Durable Medical Equipment (DME)

The DME items for which RMHP requires prior authorization include the list below.  Coverage of DME items is subject to medical necessity review

To obtain authorization, fax the DME Request Form to RMHP 800-262-2567 or 970-255-5681

Durable Medical Equipment Prior Authorization Request Form

Items must be a benefit of your Evidence of Coverage.  You can check benefit coverage by calling a Rocky Mountain Customer Service Representative.  Please have the description of the item available when calling.

You can reach a Customer Service Representative during normal hours, Monday - Friday. Customer Service contact information.

Other items that require preauthorization are listed under Procedures and Drugs.
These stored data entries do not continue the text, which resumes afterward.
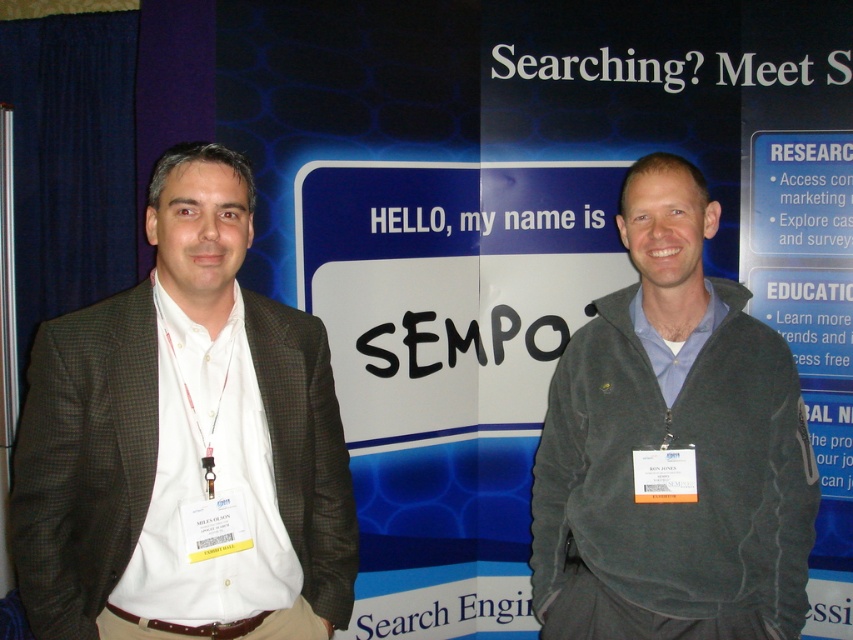 Question: Estimate the real-world distances between objects in this image. Which object is closer to the blue fabric banner at center?

Choices:
 (A) matte black suit at left
 (B) dark gray fleece jacket at right

Answer: (A)

Question: Does blue fabric banner at center lie in front of matte black suit at left?

Choices:
 (A) yes
 (B) no

Answer: (B)

Question: From the image, what is the correct spatial relationship of blue fabric banner at center in relation to matte black suit at left?

Choices:
 (A) right
 (B) left

Answer: (A)

Question: Considering the real-world distances, which object is closest to the dark gray fleece jacket at right?

Choices:
 (A) matte black suit at left
 (B) blue fabric banner at center

Answer: (A)

Question: Which point is closer to the camera taking this photo?

Choices:
 (A) (99, 307)
 (B) (461, 346)
 (C) (637, 500)

Answer: (A)

Question: Is blue fabric banner at center closer to camera compared to matte black suit at left?

Choices:
 (A) no
 (B) yes

Answer: (A) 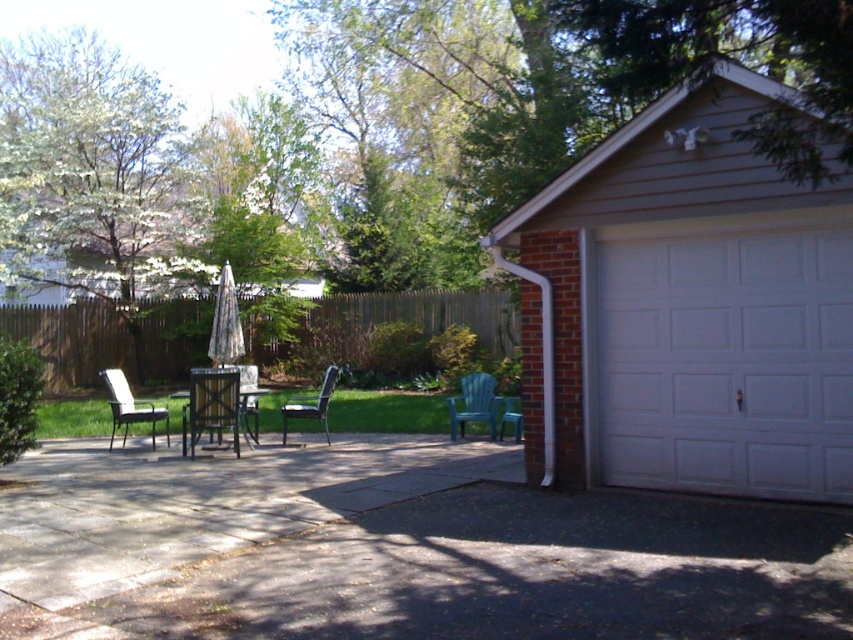 Question: Which object appears closest to the camera in this image?

Choices:
 (A) wooden chair at center
 (B) green plastic chair at center

Answer: (A)

Question: Considering the relative positions of gray concrete patio at lower left and wooden chair at center in the image provided, where is gray concrete patio at lower left located with respect to wooden chair at center?

Choices:
 (A) left
 (B) right

Answer: (A)

Question: Among these objects, which one is nearest to the camera?

Choices:
 (A) metallic black chair at center
 (B) green plastic chair at center
 (C) gray concrete patio at lower left
 (D) teal plastic chair at lower right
DME requiring preauthorization:

  • Alternating Pressure Mattresses and Low-Air Loss Mattresses (Pressure Reducing Support Surfaces - Group 2)
  • Automatic External Defibrillation, Garment Type
  • Augmentive Communicator Device / Speech Generating Device
  • Biofeedback therapy
  • BiPAP
  • Blood pressure monitor
  • Bone Growth Stimulators
  • Commode chair with seat lift mechanism
  • Continuous Glucose Monitoring and Insulin Delivery for Managing Diabetes
  • Continuous Home Pulse Oximetry
  • Continuous Passive Motion Machine (CPM)
  • Cough Stimulating Device
  • Crutch substitute
  • Custom Fabricated Wheelchair Cushions (E2609 and E2617)
  • Dialysis Equipment, ESRD Supplies, Water Purifier Softener
  • Dynamic splinting devices
  • Enteral Nutrition, ie. Boost, Ensure 
  • Foot pump
  • Functional Electrical Stimulators (FES)
  • Gait trainer
  • Gloves-sterile and non-sterile
  • Hearing aids - CHP+ and Commercial only
  • High Frequency Chest Wall Oscillation Devices and Air-Pulse Generator System/ VEST Airway Clearance System
  • Hospital bed mattresses and overlays (Pressure Reducing Support Surfaces - Group 3)
  • Hospital Beds (semi-electrical and electrical)
  • Incontinence supplies
  • IPPB Machine and humidifier
  • Mechanical Stretching (Dynasplint) and Continuous Passive Motion Devices (E0936-other than knee)
  • Nerve stimulator for the treatment of nausea and vomiting
  • Neuromuscular stimulator
  • Oral appliance for the treatment of sleep apnea
  • Oxygen and oxygen contents
  • Paraffin Bath Unit (Portable)
  • Passenger Vehicle Restraint System
  • Patient Lifts-Hydraulic, multi-positional transfer system, Electrical multi-positional patient support system
  • Pneumatic compressors and appliances
  • Power Mobility Assistive Equipment (Scooter/Power-Operated Vehicle, Power Wheelchair)
  • Power Tilt in Space Wheelchairs and Reclining Wheelchairs
  • Pressure Reducing Support Surfaces - Group 1 (e.g., Overlays, Pads)
  • Prosthetics-upper limb, lower limb, external power, artificial larynx, tracheostomy speaking valve
  • Protime/Coagucheck/INR Monitors
  • Repairs for all equipment and prosthetics
  • Scooters (POV)
  • Shipping/Freight
  • Stroller
  • TENS units and Transcutaneous Electrical Joint Stimulation Device System
  • Traction
  • UVB Light Cabinet for Home Phototherapy
  • Weighted blanket/ Weighted vest
  • Wheelchairs, manual and electrical
  • Wheelchair accessories
  • Wound Vac
Rocky Mountain Health Plans reserves the right to change this list at any time without notice. Rocky Mountain Health Plans does not guarantee that this list is complete or current.